Cela fait deux élections fédérales que perdent les conservateurs. S’ils veulent regagner la confiance des Canadiens, ils doivent mener une réflexion sérieuse sur ce qui les définit comme parti politique et sur leur vision du Canada.

Antoine Dionne Charest Antoine Dionne Charest
Doctorant en philosophie à l’Université de Montréal

Cette réflexion doit commencer par les valeurs. Depuis 1867, les conservateurs ont toujours insisté sur deux valeurs : l’appartenance aux institutions et la création de richesses. C’est notamment grâce à des conservateurs comme Sir John A. Macdonald et George-Étienne Cartier que nous vivons dans un système fédéral, la démocratie parlementaire et un État de droit.

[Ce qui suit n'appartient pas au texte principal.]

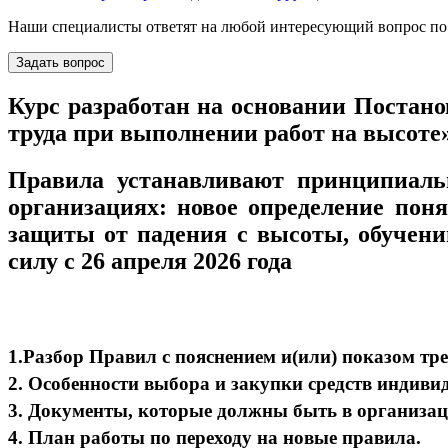
Наши специалисты ответят на любой интересующий вопрос по
Задать вопрос
Курс разработан на основании Постано
труда при выполнении работ на высоте
Правила устанавливают принципиаль
организациях: новое определение пон
защиты от падения с высоты, обучени
силу с 26 апреля 2026 года
1.Разбор Правил с пояснением и(или) показом тр
2. Особенности выбора и закупки средств индиви
3. Документы, которые должны быть в организац
4. План работы по переходу на новые правила.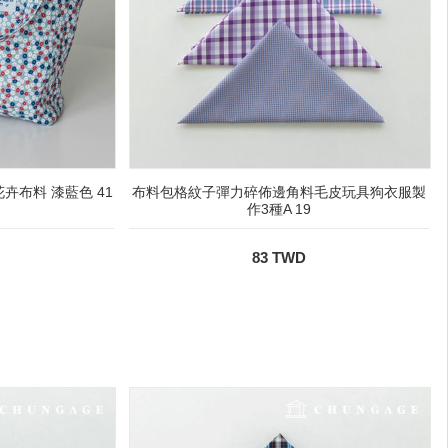
花卉布料 漆藍色 41
布料包格紋子彈力碎佈邊角料毛皮玩具狗衣服製
作3種A 19
83 TWD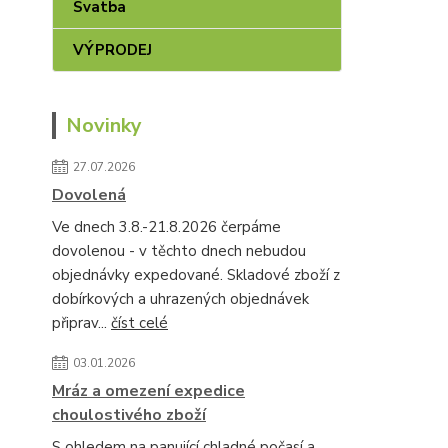
Svatba
VÝPRODEJ
Novinky
27.07.2026
Dovolená
Ve dnech 3.8.-21.8.2026 čerpáme
dovolenou - v těchto dnech nebudou
objednávky expedované. Skladové zboží z
dobírkových a uhrazených objednávek
připrav...
číst celé
03.01.2026
Mráz a omezení expedice
choulostivého zboží
S ohledem na panující chladné počasí a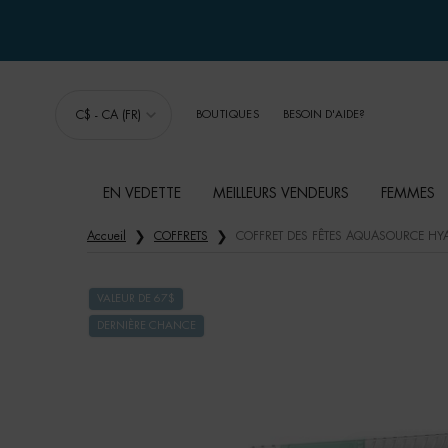
VOTRE CHOIX DE CADEAU AVEC ACHATS
C$ - CA (FR)
BOUTIQUES
BESOIN D'AIDE?
EN VEDETTE
MEILLEURS VENDEURS
FEMMES
Main content
Accueil
COFFRETS
COFFRET DES FÊTES AQUASOURCE HY
VALEUR DE 67$
DERNIÈRE CHANCE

Pour les conservateurs, ces institutions ne sont pas une entrave à la liberté, mais une garantie de liberté. Ils constituent une part essentielle de l’identité canadienne. C’est ce que croyait John Diefenbaker lorsque fit adopter la Déclaration canadienne des droits.

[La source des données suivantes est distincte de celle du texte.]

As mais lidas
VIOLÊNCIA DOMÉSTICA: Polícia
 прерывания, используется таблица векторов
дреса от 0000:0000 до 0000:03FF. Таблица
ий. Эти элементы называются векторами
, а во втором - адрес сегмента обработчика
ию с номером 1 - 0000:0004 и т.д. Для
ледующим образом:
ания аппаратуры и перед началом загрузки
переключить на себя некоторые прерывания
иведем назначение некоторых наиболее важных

Le Canada n’est pas, pour les conservateurs, un pays « postnational » mais un État-nation.

En plus d’être multiculturel et d’inclure les nations québécoise, autochtone et inuit, le Canada possède une culture commune fondée sur des institutions politiques, deux langues officielles et une histoire partagée.

Quant à la création de richesses, les conservateurs pensent qu’on ne peut redistribuer la richesse que si on l’a créée. Le gouvernement ne peut offrir des services publics de qualité sans avoir les moyens de les financer. C’est ce qu’avait à l’esprit Brian Mulroney lorsqu’il diminua la taille de l’État, réforma le système de taxation et conclut un accord de libre-échange avec les États-Unis et le Mexique.

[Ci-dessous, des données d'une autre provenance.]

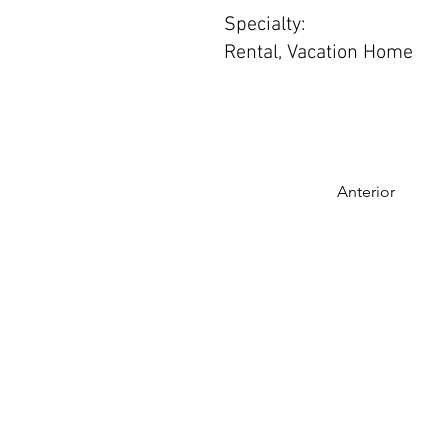
Specialty:
Rental, Vacation Home
Anterior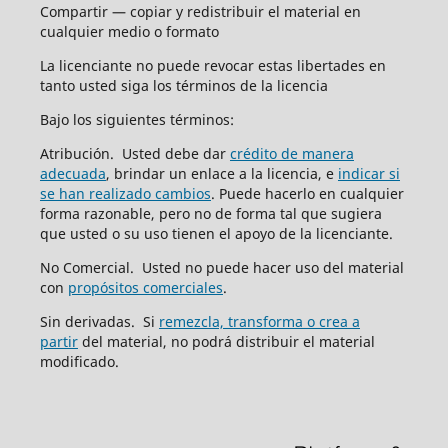
Compartir — copiar y redistribuir el material en
cualquier medio o formato
La licenciante no puede revocar estas libertades en
tanto usted siga los términos de la licencia
Bajo los siguientes términos:
Atribución. Usted debe dar
crédito de manera
adecuada
, brindar un enlace a la licencia, e
indicar si
se han realizado cambios
. Puede hacerlo en cualquier
forma razonable, pero no de forma tal que sugiera
que usted o su uso tienen el apoyo de la licenciante.
No Comercial. Usted no puede hacer uso del material
con
propósitos comerciales
.
Sin derivadas. Si
remezcla, transforma o crea a
partir
del material, no podrá distribuir el material
modificado.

Contrairement aux conservateurs américains, qui insistent surtout sur le laisser-faire économique et sur des taxes et des impôts toujours moins élevés, les conservateurs canadiens cherchent plutôt un équilibre entre l’économie de marché et la redistribution de la richesse, ce qui passe par un système de taxes et d’impôts juste et modéré.

Au-delà de la gestion des finances publiques

Avec ces valeurs à l’esprit, les conservateurs doivent formuler une vision qui dépasse la simple gestion des finances publiques, car cela est une exigence pour tout parti politique, les mesurettes économiques et sociales et des peines de prison plus sévères.

En s’inspirant de Brian Mulroney, ils devraient proposer d’accroître l’usage d’instruments de marché qui ont un impact positif sur l’environnement et sur l’économie, comme le Protocole de Montréal. Et pourquoi ne pas envisager la construction d’un système de train à haute vitesse qui relierait les Canadiens d’un océan à l’autre ?

Comme le propose l’ancien sénateur conservateur Hugh Segal, ils devraient envisager l’idée d’un revenu universel garanti.

Dans un contexte économique où les individus changent plus souvent d’emploi et où les conditions de travail sont de plus en plus précaires, un tel revenu pourrait renforcer l’égalité des chances.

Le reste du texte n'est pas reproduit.